Kularatne M, Gerges C, Jevnikar M, Humbert M, Montani D. Classification and Hemodynamic Definitions of Pulmonary Hypertension. Encyclopedia. Available at: Accessed April 14, 2024.
Kularatne, Mithum, Christian Gerges, Mitja Jevnikar, Marc Humbert, David Montani. "Classification and Hemodynamic Definitions of Pulmonary Hypertension" Encyclopedia, (accessed April 14, 2024).
Kularatne, M., Gerges, C., Jevnikar, M., Humbert, M., & Montani, D. (2024, March 20). Classification and Hemodynamic Definitions of Pulmonary Hypertension. In Encyclopedia.
Kularatne, Mithum, et al. "Classification and Hemodynamic Definitions of Pulmonary Hypertension." Encyclopedia. Web. 20 March, 2024.
Classification and Hemodynamic Definitions of Pulmonary Hypertension

Pulmonary hypertension (PH) refers to a pathologic elevation of the mean pulmonary artery pressure (mPAP) and is associated with increased morbidity and mortality in a wide range of medical conditions.
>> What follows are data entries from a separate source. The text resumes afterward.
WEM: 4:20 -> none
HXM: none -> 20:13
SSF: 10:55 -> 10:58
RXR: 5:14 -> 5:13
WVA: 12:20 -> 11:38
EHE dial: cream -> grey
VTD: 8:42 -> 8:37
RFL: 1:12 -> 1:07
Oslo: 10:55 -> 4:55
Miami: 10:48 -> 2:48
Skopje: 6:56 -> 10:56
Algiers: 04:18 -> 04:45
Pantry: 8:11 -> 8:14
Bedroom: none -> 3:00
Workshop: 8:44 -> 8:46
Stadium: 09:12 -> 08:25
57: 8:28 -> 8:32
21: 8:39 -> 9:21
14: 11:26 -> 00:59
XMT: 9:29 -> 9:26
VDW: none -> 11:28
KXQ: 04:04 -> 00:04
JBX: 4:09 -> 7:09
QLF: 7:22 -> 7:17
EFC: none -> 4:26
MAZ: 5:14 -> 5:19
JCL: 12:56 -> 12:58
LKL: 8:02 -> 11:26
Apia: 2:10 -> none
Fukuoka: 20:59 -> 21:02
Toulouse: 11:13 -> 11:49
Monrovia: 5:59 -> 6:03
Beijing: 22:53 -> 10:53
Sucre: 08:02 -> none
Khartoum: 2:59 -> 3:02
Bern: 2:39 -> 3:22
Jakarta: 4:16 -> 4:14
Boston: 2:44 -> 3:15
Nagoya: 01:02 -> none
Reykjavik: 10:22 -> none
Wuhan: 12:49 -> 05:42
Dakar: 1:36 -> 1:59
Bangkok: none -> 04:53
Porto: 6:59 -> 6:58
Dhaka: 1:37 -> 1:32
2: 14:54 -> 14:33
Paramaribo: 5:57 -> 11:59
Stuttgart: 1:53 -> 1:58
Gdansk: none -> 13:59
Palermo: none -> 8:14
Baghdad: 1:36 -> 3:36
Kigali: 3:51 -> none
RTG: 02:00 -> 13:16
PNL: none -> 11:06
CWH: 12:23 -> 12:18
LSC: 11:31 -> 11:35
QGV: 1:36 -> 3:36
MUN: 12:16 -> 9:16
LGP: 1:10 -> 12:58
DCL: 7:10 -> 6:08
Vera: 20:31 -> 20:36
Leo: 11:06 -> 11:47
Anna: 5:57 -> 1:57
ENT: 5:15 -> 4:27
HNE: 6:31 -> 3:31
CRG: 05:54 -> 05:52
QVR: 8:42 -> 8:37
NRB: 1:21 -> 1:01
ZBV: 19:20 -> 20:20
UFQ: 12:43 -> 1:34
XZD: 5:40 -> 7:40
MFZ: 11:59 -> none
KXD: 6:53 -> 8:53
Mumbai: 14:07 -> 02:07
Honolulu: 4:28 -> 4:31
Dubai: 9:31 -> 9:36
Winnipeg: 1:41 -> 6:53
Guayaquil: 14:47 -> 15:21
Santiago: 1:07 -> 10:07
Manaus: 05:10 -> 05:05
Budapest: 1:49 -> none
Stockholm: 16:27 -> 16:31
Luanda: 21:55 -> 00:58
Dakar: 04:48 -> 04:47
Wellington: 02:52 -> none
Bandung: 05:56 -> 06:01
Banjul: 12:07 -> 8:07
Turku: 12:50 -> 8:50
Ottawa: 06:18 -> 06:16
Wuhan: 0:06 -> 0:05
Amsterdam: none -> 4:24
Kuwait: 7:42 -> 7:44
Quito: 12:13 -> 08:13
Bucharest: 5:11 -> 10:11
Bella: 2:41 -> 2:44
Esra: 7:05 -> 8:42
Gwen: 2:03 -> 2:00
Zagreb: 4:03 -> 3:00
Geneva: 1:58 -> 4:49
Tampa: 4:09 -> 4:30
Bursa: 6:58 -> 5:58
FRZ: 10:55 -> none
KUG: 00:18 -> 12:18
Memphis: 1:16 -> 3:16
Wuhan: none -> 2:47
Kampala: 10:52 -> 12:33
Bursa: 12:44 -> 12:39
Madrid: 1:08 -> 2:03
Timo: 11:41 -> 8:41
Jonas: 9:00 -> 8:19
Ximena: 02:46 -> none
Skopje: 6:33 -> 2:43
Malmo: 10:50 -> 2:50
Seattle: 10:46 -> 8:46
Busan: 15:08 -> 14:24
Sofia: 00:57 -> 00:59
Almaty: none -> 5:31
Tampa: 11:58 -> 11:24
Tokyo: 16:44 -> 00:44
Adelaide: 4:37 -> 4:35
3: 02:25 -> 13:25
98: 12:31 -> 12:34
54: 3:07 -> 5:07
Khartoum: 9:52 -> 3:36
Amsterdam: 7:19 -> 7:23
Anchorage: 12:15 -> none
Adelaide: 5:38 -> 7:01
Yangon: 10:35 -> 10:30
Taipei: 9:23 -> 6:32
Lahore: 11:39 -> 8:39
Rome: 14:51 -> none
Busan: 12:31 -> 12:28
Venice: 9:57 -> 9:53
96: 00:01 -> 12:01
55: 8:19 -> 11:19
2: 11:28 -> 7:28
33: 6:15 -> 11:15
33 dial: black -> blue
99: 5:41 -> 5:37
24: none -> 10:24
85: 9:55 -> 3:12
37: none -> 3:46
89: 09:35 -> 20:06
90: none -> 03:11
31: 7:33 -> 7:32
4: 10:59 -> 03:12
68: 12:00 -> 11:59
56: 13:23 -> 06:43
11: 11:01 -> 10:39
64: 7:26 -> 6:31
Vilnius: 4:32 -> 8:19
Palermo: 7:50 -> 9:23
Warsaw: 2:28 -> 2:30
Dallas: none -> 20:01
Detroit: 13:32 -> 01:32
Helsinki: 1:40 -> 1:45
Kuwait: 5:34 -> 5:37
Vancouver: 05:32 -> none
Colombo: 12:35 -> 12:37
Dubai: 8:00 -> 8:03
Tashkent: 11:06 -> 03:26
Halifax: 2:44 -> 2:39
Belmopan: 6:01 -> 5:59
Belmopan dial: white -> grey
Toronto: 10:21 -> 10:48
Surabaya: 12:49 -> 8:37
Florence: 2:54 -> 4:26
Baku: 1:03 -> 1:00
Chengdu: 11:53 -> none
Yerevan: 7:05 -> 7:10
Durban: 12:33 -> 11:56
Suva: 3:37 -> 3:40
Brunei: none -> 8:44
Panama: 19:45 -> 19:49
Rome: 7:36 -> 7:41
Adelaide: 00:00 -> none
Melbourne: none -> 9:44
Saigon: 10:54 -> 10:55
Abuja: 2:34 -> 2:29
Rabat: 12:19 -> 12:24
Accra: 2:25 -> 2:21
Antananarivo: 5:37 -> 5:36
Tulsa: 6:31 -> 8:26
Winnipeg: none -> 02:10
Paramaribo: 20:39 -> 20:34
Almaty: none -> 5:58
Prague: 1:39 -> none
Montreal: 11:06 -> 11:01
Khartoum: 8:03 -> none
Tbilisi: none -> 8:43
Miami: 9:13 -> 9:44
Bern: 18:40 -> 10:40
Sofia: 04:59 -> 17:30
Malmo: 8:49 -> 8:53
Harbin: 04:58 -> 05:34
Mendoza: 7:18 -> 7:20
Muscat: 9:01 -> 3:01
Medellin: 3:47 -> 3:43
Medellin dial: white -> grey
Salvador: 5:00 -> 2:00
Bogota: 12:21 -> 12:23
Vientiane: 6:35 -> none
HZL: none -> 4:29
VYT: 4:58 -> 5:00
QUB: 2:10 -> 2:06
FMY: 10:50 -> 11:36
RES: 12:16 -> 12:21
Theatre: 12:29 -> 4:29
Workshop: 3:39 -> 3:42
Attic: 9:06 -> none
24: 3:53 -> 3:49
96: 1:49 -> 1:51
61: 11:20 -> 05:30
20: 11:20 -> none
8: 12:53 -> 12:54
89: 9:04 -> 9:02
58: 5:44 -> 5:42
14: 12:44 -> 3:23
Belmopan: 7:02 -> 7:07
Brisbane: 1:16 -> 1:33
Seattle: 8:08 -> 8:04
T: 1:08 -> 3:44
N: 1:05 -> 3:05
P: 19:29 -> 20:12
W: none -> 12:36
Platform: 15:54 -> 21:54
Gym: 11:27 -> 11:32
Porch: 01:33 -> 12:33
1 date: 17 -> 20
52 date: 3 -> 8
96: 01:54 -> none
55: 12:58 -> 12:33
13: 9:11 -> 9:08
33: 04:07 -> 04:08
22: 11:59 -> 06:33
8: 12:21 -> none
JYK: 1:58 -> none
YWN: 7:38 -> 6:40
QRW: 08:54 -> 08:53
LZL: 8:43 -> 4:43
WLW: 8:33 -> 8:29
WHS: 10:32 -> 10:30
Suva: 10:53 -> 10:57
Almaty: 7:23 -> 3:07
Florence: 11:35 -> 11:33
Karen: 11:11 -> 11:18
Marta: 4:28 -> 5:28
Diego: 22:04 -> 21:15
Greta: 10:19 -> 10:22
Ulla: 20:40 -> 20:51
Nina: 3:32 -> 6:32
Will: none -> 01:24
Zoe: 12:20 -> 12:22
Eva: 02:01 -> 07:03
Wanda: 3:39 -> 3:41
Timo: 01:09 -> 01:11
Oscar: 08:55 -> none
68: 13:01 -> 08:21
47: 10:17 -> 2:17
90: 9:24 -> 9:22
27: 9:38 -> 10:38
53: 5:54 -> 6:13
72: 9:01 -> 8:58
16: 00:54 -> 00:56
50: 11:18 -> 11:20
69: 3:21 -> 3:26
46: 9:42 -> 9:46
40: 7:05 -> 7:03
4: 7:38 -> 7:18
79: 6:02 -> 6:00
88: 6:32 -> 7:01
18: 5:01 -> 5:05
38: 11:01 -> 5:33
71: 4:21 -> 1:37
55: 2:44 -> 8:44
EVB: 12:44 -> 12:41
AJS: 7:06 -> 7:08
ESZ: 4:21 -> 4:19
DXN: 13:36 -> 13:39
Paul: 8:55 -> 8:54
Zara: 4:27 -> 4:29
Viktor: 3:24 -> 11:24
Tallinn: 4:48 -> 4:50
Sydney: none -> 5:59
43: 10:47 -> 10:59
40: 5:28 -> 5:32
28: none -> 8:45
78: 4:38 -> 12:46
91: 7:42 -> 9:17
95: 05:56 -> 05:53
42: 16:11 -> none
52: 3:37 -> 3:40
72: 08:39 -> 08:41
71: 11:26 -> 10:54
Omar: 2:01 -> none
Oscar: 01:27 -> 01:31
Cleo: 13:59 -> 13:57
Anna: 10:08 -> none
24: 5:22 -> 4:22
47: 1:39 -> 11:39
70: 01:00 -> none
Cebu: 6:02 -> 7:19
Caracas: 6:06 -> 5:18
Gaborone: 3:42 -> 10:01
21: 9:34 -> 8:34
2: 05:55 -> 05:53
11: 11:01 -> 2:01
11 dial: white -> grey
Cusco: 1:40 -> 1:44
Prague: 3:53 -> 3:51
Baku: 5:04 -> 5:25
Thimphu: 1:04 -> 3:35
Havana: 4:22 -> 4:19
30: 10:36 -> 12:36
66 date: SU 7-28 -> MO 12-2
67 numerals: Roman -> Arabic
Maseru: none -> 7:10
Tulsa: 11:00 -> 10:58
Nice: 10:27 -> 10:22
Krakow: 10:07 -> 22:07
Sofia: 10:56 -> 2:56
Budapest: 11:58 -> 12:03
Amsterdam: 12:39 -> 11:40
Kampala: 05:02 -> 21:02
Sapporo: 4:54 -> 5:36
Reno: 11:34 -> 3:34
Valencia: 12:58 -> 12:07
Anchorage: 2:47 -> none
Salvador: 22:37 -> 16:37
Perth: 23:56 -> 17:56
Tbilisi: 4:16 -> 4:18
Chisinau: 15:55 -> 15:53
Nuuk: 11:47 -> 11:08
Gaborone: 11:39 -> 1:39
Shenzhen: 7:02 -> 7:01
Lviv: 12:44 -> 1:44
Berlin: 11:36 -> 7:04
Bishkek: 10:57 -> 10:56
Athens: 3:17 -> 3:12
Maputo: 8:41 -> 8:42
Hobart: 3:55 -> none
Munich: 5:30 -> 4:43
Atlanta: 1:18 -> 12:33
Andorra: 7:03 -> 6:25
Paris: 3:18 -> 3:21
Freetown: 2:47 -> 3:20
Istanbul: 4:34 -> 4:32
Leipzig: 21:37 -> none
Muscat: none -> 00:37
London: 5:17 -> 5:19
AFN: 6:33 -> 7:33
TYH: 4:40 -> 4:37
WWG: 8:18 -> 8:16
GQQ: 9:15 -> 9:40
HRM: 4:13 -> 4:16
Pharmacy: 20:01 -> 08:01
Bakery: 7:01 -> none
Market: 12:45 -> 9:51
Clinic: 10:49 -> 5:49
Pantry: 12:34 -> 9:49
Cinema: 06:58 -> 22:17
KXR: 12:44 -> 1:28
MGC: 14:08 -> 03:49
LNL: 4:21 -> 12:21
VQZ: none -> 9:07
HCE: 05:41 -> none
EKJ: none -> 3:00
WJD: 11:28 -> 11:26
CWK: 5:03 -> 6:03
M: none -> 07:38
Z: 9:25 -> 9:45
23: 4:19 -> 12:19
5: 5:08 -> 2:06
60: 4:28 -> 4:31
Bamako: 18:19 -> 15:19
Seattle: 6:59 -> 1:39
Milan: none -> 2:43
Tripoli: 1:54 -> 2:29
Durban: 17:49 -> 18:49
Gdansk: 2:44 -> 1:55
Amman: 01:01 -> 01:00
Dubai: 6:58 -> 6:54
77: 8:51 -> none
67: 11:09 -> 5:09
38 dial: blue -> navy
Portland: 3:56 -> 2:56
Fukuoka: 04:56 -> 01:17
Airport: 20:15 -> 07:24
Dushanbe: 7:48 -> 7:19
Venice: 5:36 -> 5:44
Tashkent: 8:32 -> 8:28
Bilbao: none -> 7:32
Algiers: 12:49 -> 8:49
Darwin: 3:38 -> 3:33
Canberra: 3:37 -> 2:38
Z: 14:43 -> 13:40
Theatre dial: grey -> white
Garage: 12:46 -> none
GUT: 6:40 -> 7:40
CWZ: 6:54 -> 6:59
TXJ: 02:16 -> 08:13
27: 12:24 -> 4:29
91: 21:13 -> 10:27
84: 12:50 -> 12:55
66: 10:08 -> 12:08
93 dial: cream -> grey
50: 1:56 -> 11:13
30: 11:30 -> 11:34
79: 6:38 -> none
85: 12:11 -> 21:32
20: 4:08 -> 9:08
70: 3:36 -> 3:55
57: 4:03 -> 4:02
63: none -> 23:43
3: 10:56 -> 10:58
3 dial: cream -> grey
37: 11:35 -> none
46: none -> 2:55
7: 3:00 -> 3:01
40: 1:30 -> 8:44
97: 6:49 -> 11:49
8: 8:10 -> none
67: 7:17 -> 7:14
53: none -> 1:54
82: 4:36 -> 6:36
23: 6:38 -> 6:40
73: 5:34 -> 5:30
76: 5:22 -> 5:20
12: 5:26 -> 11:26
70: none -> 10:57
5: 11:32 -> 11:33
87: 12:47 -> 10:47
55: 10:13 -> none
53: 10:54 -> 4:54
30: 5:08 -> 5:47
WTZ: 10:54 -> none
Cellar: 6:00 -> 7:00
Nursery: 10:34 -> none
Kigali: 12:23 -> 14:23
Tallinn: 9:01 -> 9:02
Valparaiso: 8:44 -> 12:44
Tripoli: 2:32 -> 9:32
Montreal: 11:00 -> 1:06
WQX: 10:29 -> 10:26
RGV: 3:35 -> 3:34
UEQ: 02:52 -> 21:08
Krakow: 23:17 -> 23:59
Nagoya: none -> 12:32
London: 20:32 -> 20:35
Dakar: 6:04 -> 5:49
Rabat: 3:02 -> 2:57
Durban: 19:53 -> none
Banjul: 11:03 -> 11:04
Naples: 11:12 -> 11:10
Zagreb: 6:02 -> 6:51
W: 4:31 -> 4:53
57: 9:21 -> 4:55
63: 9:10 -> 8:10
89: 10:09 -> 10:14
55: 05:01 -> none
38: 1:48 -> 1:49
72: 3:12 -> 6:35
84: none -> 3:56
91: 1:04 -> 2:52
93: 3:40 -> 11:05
These conditions are classified according to similarities in pathophysiology and management in addition to their invasive hemodynamic profiles. The 2022 ESC/ERS guidelines for the diagnosis and treatment of pulmonary hypertension present the newest clinical classification system and includes significant updates to the hemodynamic definitions. Pulmonary hypertension is now hemodynamically defined as an mPAP > 20 mmHg, reduced from the previous threshold of ≥25 mmHg, due to important insights from both normative and prognostic data. Pulmonary vascular resistance has been extended into the definition of pre-capillary pulmonary hypertension, with an updated threshold of >2 Wood Units (WU), to help differentiate pulmonary vascular disease from other causes of increased mPAP. Exercise pulmonary hypertension has been reintroduced into the hemodynamic definitions and is defined by an mPAP/cardiac output slope of >3 mmHg/L/min between rest and exercise. While these new hemodynamic thresholds will have a significant impact on the diagnosis of pulmonary hypertension, no evidence-based treatments are available for patients with mPAP between 21–24 mmHg and/or PVR between 2–3 WU or with exercise PH. 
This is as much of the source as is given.